Obblighi degli amministratori di società in crisi: conflitto tra tutela della par condicio creditorum e gestione conservativa

Quando la società versa in stato di insufficienza patrimoniale irreversibile, il pagamento di debiti sociali senza il rispetto delle cause legittime di prelazione – quindi in violazione della par condicio creditorum – costituisce un fatto generativo di responsabilità degli amministratori verso i creditori, salvo che sia giustificato dal compimento di operazioni conservative dell’integrità e del valore del patrimonio sociale, a garanzia dei creditori medesimi. A fronte della crisi ed a maggior ragione dell’insolvenza sub specie di dissesto, il parametro gestorio deve cambiare, essendo da orientare non più a realizzare un lucro ma: (i) al fine esclusivo di conservare il valore e l’integrità del patrimonio sociale (art. 2486 c.c.; cfr. anche OIC 5, OIC 11 par. 23, 24), cioè in base a criteri diversi da quelli tipici della società in bonis e di salvaguardia della garanzia dei creditori (art. 2740 c.c.); (ii) all’adozione di uno degli strumenti previsti per il superamento della crisi ed il recupero della continuità aziendale: piani attestati di risanamento, accordi di ristrutturazione, concordato preventivo (artt. 67 let. d, 160, 182 bis, l.f.).
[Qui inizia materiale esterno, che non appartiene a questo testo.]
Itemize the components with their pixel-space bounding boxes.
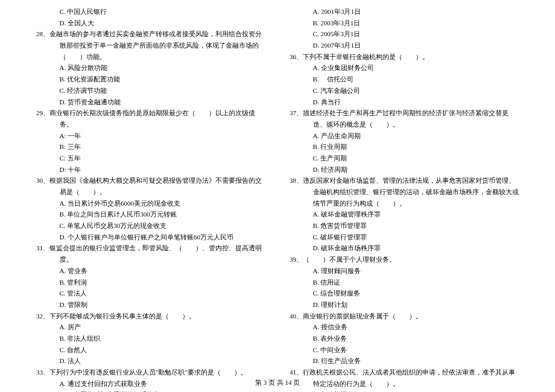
question-31-stem: 31、银监会提出的银行业监管理念，即管风险、（ ）、管内控、提高透明度。	[36, 242, 265, 265]
option: B. 信用证	[290, 277, 519, 288]
option: D. 货币资金融通功能	[36, 96, 265, 108]
question-33-stem: 33、下列行为中没有违反银行业从业人员"勤勉尽职"要求的是（ ）。	[36, 367, 265, 378]
question-38-stem: 38、违反国家对金融市场监督、管理的法律法规，从事危害国家对货币管理、金融机构组…	[290, 175, 519, 209]
question-28-stem: 28、金融市场的参与者通过买卖金融资产转移或者接受风险，利用组合投资分散那些投资…	[36, 28, 265, 62]
option: A: 一年	[36, 130, 265, 142]
option: B. 行业周期	[290, 141, 519, 153]
option: A. 管业务	[36, 265, 265, 277]
option: C. 汽车金融公司	[290, 85, 519, 96]
option: B. 信托公司	[290, 74, 519, 85]
option: C: 五年	[36, 153, 265, 164]
option: A. 理财顾问服务	[290, 265, 519, 277]
option: D. 2007年3月1日	[290, 40, 519, 51]
question-32-stem: 32、下列不能够成为银行业务民事主体的是（ ）。	[36, 311, 265, 322]
option: C. 破坏银行管理罪	[290, 232, 519, 243]
question-30-stem: 30、根据我国《金融机构大额交易和可疑交易报告管理办法》不需要报告的交易是（ ）…	[36, 175, 265, 197]
option: D. 破坏金融市场秩序罪	[290, 242, 519, 254]
question-39-stem: 39、（ ）不属于个人理财业务。	[290, 254, 519, 265]
option: B. 优化资源配置功能	[36, 74, 265, 85]
option: A. 行政许可	[290, 389, 519, 392]
option: C. 中间业务	[290, 344, 519, 356]
option: D. 管限制	[36, 299, 265, 311]
option: A. 授信业务	[290, 321, 519, 333]
question-36-stem: 36、下列不属于非银行金融机构的是（ ）。	[290, 51, 519, 63]
option: B. 危害货币管理罪	[290, 220, 519, 232]
option: D. 法人	[36, 355, 265, 367]
question-29-stem: 29、商业银行的长期次级债务指的是原始期限最少在（ ）以上的次级债务。	[36, 107, 265, 130]
option: A. 通过支付回扣方式获取业务	[36, 378, 265, 390]
option: D: 十年	[36, 164, 265, 175]
option: B. 表外业务	[290, 333, 519, 344]
option: D. 理财计划	[290, 299, 519, 311]
question-41-stem: 41、行政机关根据公民、法人或者其他组织的申请，经依法审查，准予其从事特定活动的…	[290, 367, 519, 389]
option: D. 衍生产品业务	[290, 355, 519, 367]
option: B. 2003年3月1日	[290, 17, 519, 29]
option: C. 生产周期	[290, 153, 519, 164]
option: C. 自然人	[36, 344, 265, 356]
right-column: A. 2001年3月1日 B. 2003年3月1日 C. 2005年3月1日 D…	[278, 6, 531, 374]
option: B. 单位之间当日累计人民币300万元转账	[36, 209, 265, 220]
option: C. 经济调节功能	[36, 85, 265, 96]
page-body: C. 中国人民银行 D. 全国人大 28、金融市场的参与者通过买卖金融资产转移或…	[0, 0, 555, 374]
option: D. 全国人大	[36, 17, 265, 29]
option: C. 管法人	[36, 288, 265, 299]
option: D. 经济周期	[290, 164, 519, 175]
option: B. 在工作时间上网浏览娱乐信息	[36, 389, 265, 392]
question-40-stem: 40、商业银行的票据贴现业务属于（ ）。	[290, 311, 519, 322]
left-column: C. 中国人民银行 D. 全国人大 28、金融市场的参与者通过买卖金融资产转移或…	[24, 6, 278, 374]
option: A. 产品生命周期	[290, 130, 519, 142]
option: C. 综合理财服务	[290, 288, 519, 299]
option: A. 2001年3月1日	[290, 6, 519, 17]
question-37-stem: 37、描述经济处于生产和再生产过程中周期性的经济扩张与经济紧缩交替更迭、循环的概…	[290, 107, 519, 130]
option: A. 风险分散功能	[36, 62, 265, 74]
option: D. 个人银行账户与单位银行账户之间单笔转账60万元人民币	[36, 232, 265, 243]
option: A. 企业集团财务公司	[290, 62, 519, 74]
option: C. 单笔人民币交易30万元的现金收支	[36, 220, 265, 232]
option: A. 当日累计外币交易6000美元的现金收支	[36, 198, 265, 209]
option: B: 三年	[36, 141, 265, 153]
option: B. 管利润	[36, 277, 265, 288]
option: A. 房产	[36, 321, 265, 333]
option: C. 中国人民银行	[36, 6, 265, 17]
option: A. 破坏金融管理秩序罪	[290, 209, 519, 220]
option: D. 典当行	[290, 96, 519, 108]
option: C. 2005年3月1日	[290, 28, 519, 40]
option: B. 非法人组织	[36, 333, 265, 344]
E con l’obbligo di chiedere il fallimento in proprio ove si profili un rischio di incremento del dissesto (art1. 217 n. 4, 224 n. 1 l.f.).

In caso di insufficienza patrimoniale della società, l’obbligo di rispetto della par condicio creditorum deve essere coniugato con gli altri obblighi gestori concorrenti che sorgono in capo agli amministratori, in particolare l’obbligo di gestire in modo conservativo; pertanto, nel conflitto tra obbligo di gestione conservativa e obbligo di rispettare la par condicio creditorum (obblighi che possono convergere o divergere sul piano degli effetti economici), dovrà, secondo criterio generale di proporzionalità ed adeguatezza, prevalere il primo quando si possa ritenere che i relativi debiti sono contratti nell’interesse di tutti i creditori.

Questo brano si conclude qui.